A DarkGate malware marketing campaign noticed in mid-January 2024 leveraged a not too long ago patched safety flaw in Microsoft Home windows as a zero-day utilizing bogus software program installers.
“Throughout this marketing campaign, customers have been lured utilizing PDFs that contained Google DoubleClick Digital Advertising (DDM) open redirects that led unsuspecting victims to compromised websites internet hosting the Microsoft Home windows SmartScreen bypass CVE-2024-21412 that led to malicious Microsoft (.MSI) installers,” Pattern Micro stated.

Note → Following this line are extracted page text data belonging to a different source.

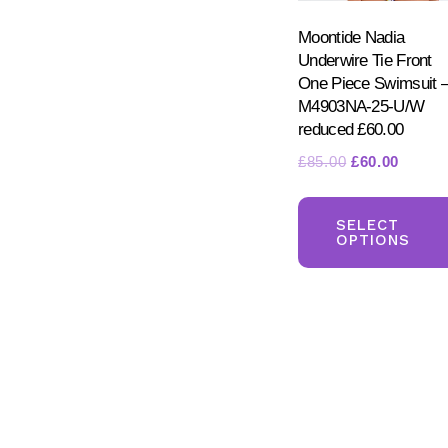
Moontide Nadia
Underwire Tie Front
One Piece Swimsuit 
M4903NA-25-U/W
reduced £60.00
Original
Curren
£
85.00
£
60.00
price
price
was:
is:
SELECT
£85.00.
£60.00
OPTIONS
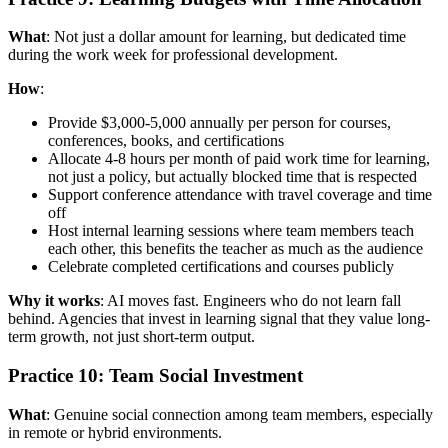
What
: Not just a dollar amount for learning, but dedicated time
during the work week for professional development.
How
:
Provide $3,000-5,000 annually per person for courses,
conferences, books, and certifications
Allocate 4-8 hours per month of paid work time for learning,
not just a policy, but actually blocked time that is respected
Support conference attendance with travel coverage and time
off
Host internal learning sessions where team members teach
each other, this benefits the teacher as much as the audience
Celebrate completed certifications and courses publicly
Why it works
: AI moves fast. Engineers who do not learn fall
behind. Agencies that invest in learning signal that they value long-
term growth, not just short-term output.
Practice 10: Team Social Investment
What
: Genuine social connection among team members, especially
in remote or hybrid environments.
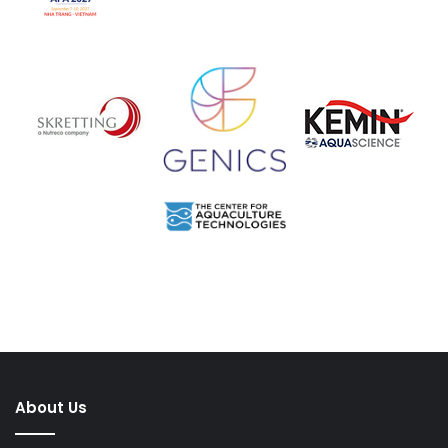
About Us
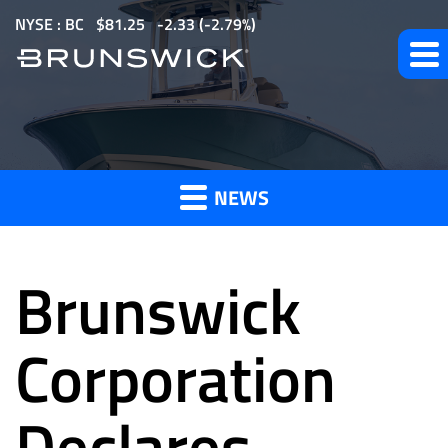
S
NYSE : BC
$
81.25
-2.33
(
-2.79%
)
k
i
p
t
News
o
m
NEWS
a
and
i
n
Brunswick
c
o
Press
n
Corporation
t
e
Declares
Releases
n
t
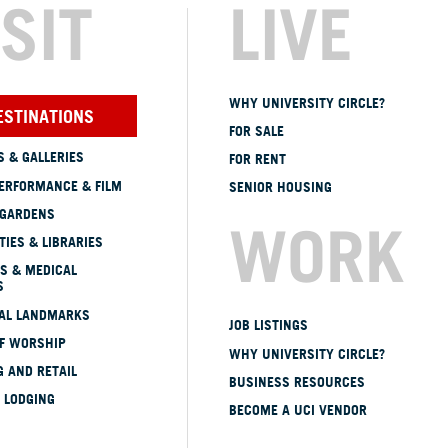
ISIT
LIVE
WHY UNIVERSITY CIRCLE?
ESTINATIONS
FOR SALE
 & GALLERIES
FOR RENT
ERFORMANCE & FILM
SENIOR HOUSING
 GARDENS
WORK
TIES & LIBRARIES
S & MEDICAL
S
CAL LANDMARKS
JOB LISTINGS
OF WORSHIP
WHY UNIVERSITY CIRCLE?
 AND RETAIL
BUSINESS RESOURCES
 LODGING
BECOME A UCI VENDOR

CVE-2024-21412 (CVSS rating: 8.1) issues an web shortcut information safety function bypass vulnerability that allows an unauthenticated attacker to bypass SmartScreen protections by tricking a sufferer into clicking on a specifically crafted file.

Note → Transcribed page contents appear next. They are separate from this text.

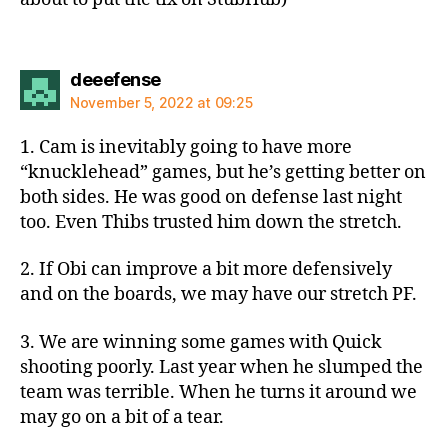
says:
deeefense
November 5, 2022 at 09:25
1. Cam is inevitably going to have more
“knucklehead” games, but he’s getting better on
both sides. He was good on defense last night
too. Even Thibs trusted him down the stretch.
2. If Obi can improve a bit more defensively
and on the boards, we may have our stretch PF.
3. We are winning some games with Quick
shooting poorly. Last year when he slumped the
team was terrible. When he turns it around we
may go on a bit of a tear.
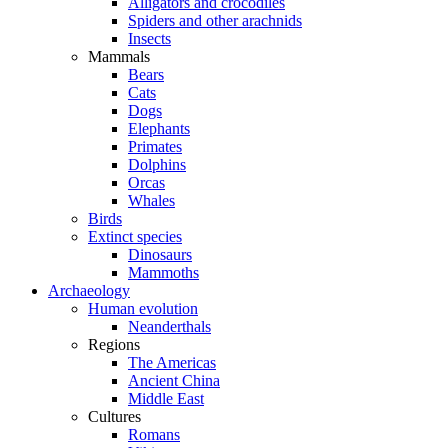
Alligators and crocodiles
Spiders and other arachnids
Insects
Mammals
Bears
Cats
Dogs
Elephants
Primates
Dolphins
Orcas
Whales
Birds
Extinct species
Dinosaurs
Mammoths
Archaeology
Human evolution
Neanderthals
Regions
The Americas
Ancient China
Middle East
Cultures
Romans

It was mounted by Microsoft as a part of its Patch Tuesday updates for February 2024, however not earlier than it was weaponized by a risk actor known as Water Hydra (aka DarkCasino) to ship the DarkMe malware in assaults concentrating on monetary establishments.
The most recent findings from Pattern Micro present that the vulnerability has come below broader exploitation than beforehand thought, with the DarkGate marketing campaign leveraging it along with open redirects from Google Advertisements to proliferate the malware.
The delicate assault chain begins with victims clicking on a hyperlink embedded inside a PDF attachment despatched by way of a phishing e mail. The hyperlink deploys an open redirect from Google’s doubleclick[.]web area to a compromised net server internet hosting a malicious .URL web shortcut file that exploits CVE-2024-21412.
Particularly, the open redirects are designed to distribute faux Microsoft software program installers (.MSI) masquerading as respectable software program, akin to Apple iTunes, Notion, NVIDIA, which come fitted with a side-loaded DLL file that decrypted and contaminated customers with DarkGate (model 6.1.7).
It is value noting that one other now-fixed bypass flaw in Home windows SmartScreen (CVE-2023-36025, CVSS rating: 8.8) has been employed by risk actors to ship DarkGate, Phemedrone Stealer, and Mispadu over the previous few months.
The abuse of Google Advertisements applied sciences permits risk actors to extend the attain and scale of their assaults by means of completely different advert campaigns which might be tailor-made for particular audiences.
“Utilizing faux software program installers, together with open redirects, is a potent mixture and may result in many infections,” safety researchers Peter Girnus, Aliakbar Zahravi, and Simon Zuckerbraun stated. “It’s important to stay vigilant and to instruct customers to not belief any software program installer that they obtain outdoors of official channels.”
The event comes because the AhnLab Safety Intelligence Middle (ASEC) and eSentire revealed that counterfeit installers for Adobe Reader, Notion and Synaptics are being distributed by way of faux PDF information and seemingly respectable web sites to deploy info stealers like LummaC2 and the XRed backdoor.
It additionally follows the invention of recent stealer malware households like Planet Stealer, Rage Stealer (aka xStealer), and Tweaks (aka Tweaker), including to the plethora of cyber threats which might be able to harvesting delicate info from compromised hosts.
“Attackers are exploiting common platforms, like YouTube and Discord, to distribute Tweaks to Roblox customers, capitalizing on the power of respectable platforms to evade detection by net filter block lists that sometimes block recognized malicious servers,” Zscaler ThreatLabz stated.
“Attackers share malicious information disguised as Frames Per Second (FPS) optimization packages with customers and, in flip, customers infect their very own techniques with Tweaks malware.”
The PowerShell-based stealer is provided to exfiltrate delicate information, together with consumer info, location, Wi-Fi profiles, passwords, Roblox IDs, and in-game foreign money particulars, to an attacker-controlled server by way of a Discord webhook.
Malvertising and social engineering campaigns have additionally been noticed performing as an preliminary entry vector to disseminate a variety of stealer and distant entry trojans like Agent Tesla, CyberGate RAT, Fenix botnet, Matanbuchus, NarniaRAT, Remcos RAT, Rhadamanthys, SapphireStealer, and zgRAT.